Disclaimers :
Opinions: The views expressed here are my own unless otherwise specified. They do not represent any employer, organization, or affiliated group.
Code examples: All code examples are educational. Production use requires careful consideration of performance, security, and your specific data characteristics.
Model choice: The
all-MiniLM-L6-v2model is a practical default, but embedding model selection should depend on your domain. Consider fine-tuning for specialized use cases.This article is for: Django developers curious about semantic search and vector embeddings, or anyone wanting to understand how vectors fit alongside traditional structured data.
**This article was written on a Framework laptop 16, yeah!
Hook
When I start a new Django project, the instinct is immediate and familiar: open models.py and start writing classes. I think about my entity, its attributes, its relationships, and I translate that mental model almost directly into Python. That's great. It works. Since so many years. It's readable. It's what Django was built for. Amazing. Perfect. Flawless.
If you follow my amazing and colossal work, you know that since more that two years now, I'm working on a project in the public health sector. I'm handling lots and lots and lots of data. I have to answer interesting questions like... Yet, I'm still reprensenting my data using classes and attributes. Reflexes.
There's another way to represent data that's been quietly powering search engines, recommendation systems, and AI applications for years, it's increasingly accessible to application developers like me. I should learn to use it more often. Instead of describing data as a collection of named attributes, I can describe it as a point in a high-dimensional space, a vector.
This article walks through what that actually means, when it matters, and how to implement both approaches side by side in a real Django project. To increase your chances of understanding, it is recommended that you listen to this track while reading the article. Enjoy!
ToC
- The classical approach
- The vector approach
- Why this is not just for AI
- Both approaches in Django
- When to use which
- Going further
- Representation models
- How to practice
The classical approach: data as structure
When you model a medical facility in a surveillance platform, you probably write something like this:
class HealthFacility(models.Model):
name = models.CharField(max_length=255)
region = models.CharField(max_length=100)

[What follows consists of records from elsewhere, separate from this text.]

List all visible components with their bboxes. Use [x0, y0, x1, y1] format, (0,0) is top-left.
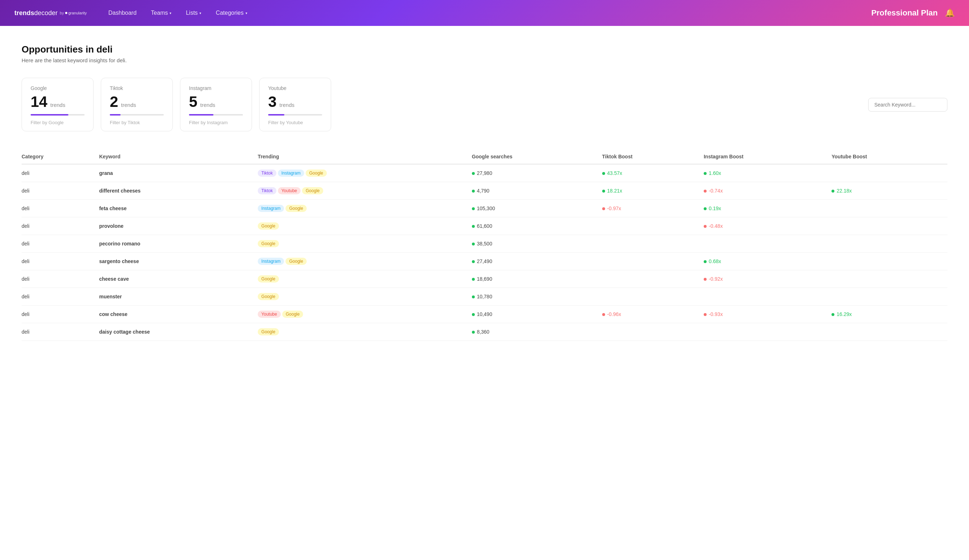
- dot-icon: [472, 260, 475, 263]
- progress-fill: [110, 114, 121, 116]
- cell-category: deli: [22, 235, 99, 253]
- table-row[interactable]: deliprovoloneGoogle61,600-0.48x: [22, 218, 947, 235]
- google-search-value: 10,780: [477, 294, 493, 299]
- stat-word: trends: [50, 102, 65, 108]
- tiktok-boost-value: 18.21x: [607, 188, 623, 194]
- stat-card-instagram[interactable]: Instagram 5 trends Filter by Instagram: [180, 78, 252, 131]
- dot-icon: [704, 260, 707, 263]
- table-row[interactable]: delipecorino romanoGoogle38,500: [22, 235, 947, 253]
- logo-decoder: decoder: [34, 9, 58, 17]
- nav-teams[interactable]: Teams ▾: [151, 10, 171, 16]
- tiktok-boost-value: 43.57x: [607, 170, 623, 176]
- dot-icon: [704, 172, 707, 175]
- instagram-boost-value: 1.60x: [709, 170, 721, 176]
- page-subtitle: Here are the latest keyword insights for…: [22, 57, 947, 63]
- tag-instagram: Instagram: [258, 205, 284, 212]
- youtube-boost-value: 16.29x: [837, 311, 852, 317]
- cell-tiktok-boost: 18.21x: [602, 182, 704, 200]
- chevron-down-icon: ▾: [200, 11, 201, 15]
- stat-number: 5: [189, 93, 197, 110]
- stat-word: trends: [200, 102, 215, 108]
- search-input[interactable]: [868, 98, 947, 111]
- stat-card-youtube[interactable]: Youtube 3 trends Filter by Youtube: [259, 78, 331, 131]
- table-row[interactable]: delicow cheeseYoutubeGoogle10,490-0.96x-…: [22, 306, 947, 323]
- cell-youtube-boost: [831, 288, 947, 306]
- instagram-boost-value: 0.68x: [709, 258, 721, 264]
- bell-icon[interactable]: 🔔: [945, 8, 955, 18]
- logo[interactable]: trendsdecoder by granularity: [14, 9, 87, 17]
- cell-youtube-boost: [831, 235, 947, 253]
- dot-icon: [472, 331, 475, 334]
- cell-instagram-boost: [704, 323, 831, 341]
- dot-icon: [472, 243, 475, 246]
- page-title: Opportunities in deli: [22, 44, 947, 55]
- search-box[interactable]: [868, 98, 947, 111]
- cell-tiktok-boost: [602, 218, 704, 235]
- nav-right: Professional Plan 🔔: [871, 8, 955, 18]
- dot-icon: [602, 172, 605, 175]
- cell-tiktok-boost: -0.97x: [602, 200, 704, 218]
- table-row[interactable]: delisargento cheeseInstagramGoogle27,490…: [22, 253, 947, 270]
- cell-google-searches: 105,300: [472, 200, 602, 218]
- cell-trending: TiktokYoutubeGoogle: [258, 182, 472, 200]
- cell-category: deli: [22, 253, 99, 270]
- instagram-boost-value: 0.19x: [709, 206, 721, 211]
- dot-icon: [472, 189, 475, 193]
- dot-icon: [831, 189, 834, 193]
- progress-bar: [189, 114, 243, 116]
- google-search-value: 18,690: [477, 276, 493, 282]
- table-row[interactable]: delimuensterGoogle10,780: [22, 288, 947, 306]
- instagram-boost-value: -0.93x: [709, 311, 723, 317]
- cell-keyword: pecorino romano: [99, 235, 258, 253]
- cell-tiktok-boost: [602, 288, 704, 306]
- logo-by: by: [60, 11, 64, 15]
- table-row[interactable]: delicheese caveGoogle18,690-0.92x: [22, 270, 947, 288]
- stat-card-tiktok[interactable]: Tiktok 2 trends Filter by Tiktok: [101, 78, 173, 131]
- table-row[interactable]: delifeta cheeseInstagramGoogle105,300-0.…: [22, 200, 947, 218]
- cell-google-searches: 38,500: [472, 235, 602, 253]
- dot-icon: [704, 225, 707, 228]
- table-row[interactable]: delidaisy cottage cheeseGoogle8,360: [22, 323, 947, 341]
- cell-youtube-boost: 16.29x: [831, 306, 947, 323]
- progress-fill: [31, 114, 68, 116]
- cell-keyword: daisy cottage cheese: [99, 323, 258, 341]
- nav-lists[interactable]: Lists ▾: [186, 10, 201, 16]
- cell-tiktok-boost: [602, 253, 704, 270]
- tag-youtube: Youtube: [258, 311, 281, 318]
- platform-name: Instagram: [189, 85, 243, 91]
- cell-category: deli: [22, 288, 99, 306]
- stat-card-google[interactable]: Google 14 trends Filter by Google: [22, 78, 93, 131]
- cell-trending: Google: [258, 235, 472, 253]
- cell-google-searches: 27,490: [472, 253, 602, 270]
- platform-name: Youtube: [268, 85, 322, 91]
- youtube-boost-value: 22.18x: [837, 188, 852, 194]
- tag-youtube: Youtube: [278, 187, 301, 194]
- dot-icon: [472, 172, 475, 175]
- chevron-down-icon: ▾: [245, 11, 247, 15]
- cell-instagram-boost: 1.60x: [704, 164, 831, 182]
- tag-google: Google: [285, 258, 307, 265]
- platform-name: Google: [31, 85, 85, 91]
- filter-label: Filter by Youtube: [268, 120, 322, 125]
- table-body: deligranaTiktokInstagramGoogle27,98043.5…: [22, 164, 947, 341]
- tag-google: Google: [306, 169, 327, 177]
- stat-number: 2: [110, 93, 118, 110]
- google-search-value: 27,490: [477, 258, 493, 264]
- cell-trending: Google: [258, 218, 472, 235]
- cell-instagram-boost: -0.92x: [704, 270, 831, 288]
- table-header: CategoryKeywordTrendingGoogle searchesTi…: [22, 150, 947, 164]
- cell-keyword: cheese cave: [99, 270, 258, 288]
- stat-row: 3 trends: [268, 93, 322, 110]
- table-row[interactable]: deligranaTiktokInstagramGoogle27,98043.5…: [22, 164, 947, 182]
- nav-categories[interactable]: Categories ▾: [216, 10, 247, 16]
- tag-tiktok: Tiktok: [258, 169, 276, 177]
- tag-tiktok: Tiktok: [258, 187, 276, 194]
- tag-google: Google: [258, 275, 279, 282]
- cell-instagram-boost: [704, 235, 831, 253]
- table-row[interactable]: delidifferent cheesesTiktokYoutubeGoogle…: [22, 182, 947, 200]
- tag-google: Google: [258, 240, 279, 247]
- cell-google-searches: 61,600: [472, 218, 602, 235]
- nav-dashboard[interactable]: Dashboard: [108, 10, 137, 16]
- tiktok-boost-value: -0.96x: [607, 311, 621, 317]
- cell-youtube-boost: [831, 164, 947, 182]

facility_type = models.CharField(max_length=50) # hospital, clinic, health_post
capacity = models.IntegerField()
services = models.ManyToManyField('Service')
This is structured representation. Data lives in named slots. Querying it means matching those slots exactly:
# Find clinics in Dakar with pediatric services
HealthFacility.objects.filter(
region="Dakar",
facility_type="clinic",
services__name="pediatrics"
)
This is powerful for what it is. You know exactly what you're looking for, the schema enforces consistency, and SQL is extraordinarily good at these kinds of exact, predicate-based lookups.
The limitation reveals itself the moment your questions become fuzzy. What if you want facilities that are similar to a given one — without being able to define exactly what "similar" means? What if a user types "district hospital with maternal care near the coast" and you need to find the best match? Predicate-based filtering breaks down because similarity isn't a predicate. It's a geometry problem.
The vector approach: data as position
A vector is simply an ordered list of numbers:
[0.82, 0.14, 0.67, 0.03, 0.91, ...]
The idea is that you can encode the meaning or characteristics of any piece of data as a point in a high-dimensional space, such that things which are semantically similar end up close together, and things that are different end up far apart.
This is not hand-crafted feature engineering (though it can be). Modern embedding models — neural networks trained on massive datasets — can take a sentence, a document, even an image, and produce a dense vector that captures its semantic content. The model has learned, from context, what concepts relate to each other. "Maternal health clinic" and "obstetric care center" will produce vectors that are very close. "Warehouse" will be far away.
The distance between two vectors is typically measured with cosine similarity:
similarity = cos(θ) = (A · B) / (||A|| × ||B||)
A value of 1 means identical direction (semantically equivalent). A value of 0 means orthogonal (unrelated). This single number replaces the entire predicate matching logic.
Why this is not just for AI projects
You might think: "I don't need semantic search. I need to store patient records." That's fair. This is exactly how I've done it on the 4S project. But I'm more and more facing these new types of scenarios:
Duplicate detection. Two users register "Hôpital Principal de Dakar" and "hopital principal dakar". Exact matching fails. Vector similarity catches them as near-duplicates.
Recommendation. "Users who viewed this report also found these relevant." You don't need a collaborative filtering setup — you can just find the reports whose vectors are closest to the one currently being read.
Free-text search that actually works. Users don't search with your field names. They type natural language. Vectors let you match that intent.... This one stung me very badly recently.
Clustering without labels. You have 10,000 epidemiological case reports. You want to discover natural groupings without writing filtering rules. Find neighborhoods in vector space.... We are working in this particular topic. I look at how we are implementing this feature and I am already disgusted by the direction we are taking. Marvelous.
Anomaly detection. A new weekly report has a vector that is very far from all historical ones. Flag it for review.
Both approaches in Django: a concrete example
Let's build a very small project that models epidemiological reports using both approaches. We'll use pgvector, a PostgreSQL extension, so vectors live right next to our traditional Django models. No separate vector databases, no need for new infrastructure if you're already on the amazing Postgres.
Setup
pip install django pgvector sentence-transformers psycopg2-binary # easy peasy
Enable the extension in a Django migration:
from pgvector.django import VectorExtension
class Migration(migrations.Migration):
operations = [
VectorExtension(),
]
The traditional model
# surveillance/models.py
from django.db import models
from pgvector.django import VectorField
class EpiReport(models.Model):
"""
Classical structured representation.
Every piece of information lives in a named, typed field.
"""
title = models.CharField(max_length=255)
region = models.CharField(max_length=100)
disease = models.CharField(max_length=100)
week = models.IntegerField()
year = models.IntegerField()
case_count = models.IntegerField(default=0)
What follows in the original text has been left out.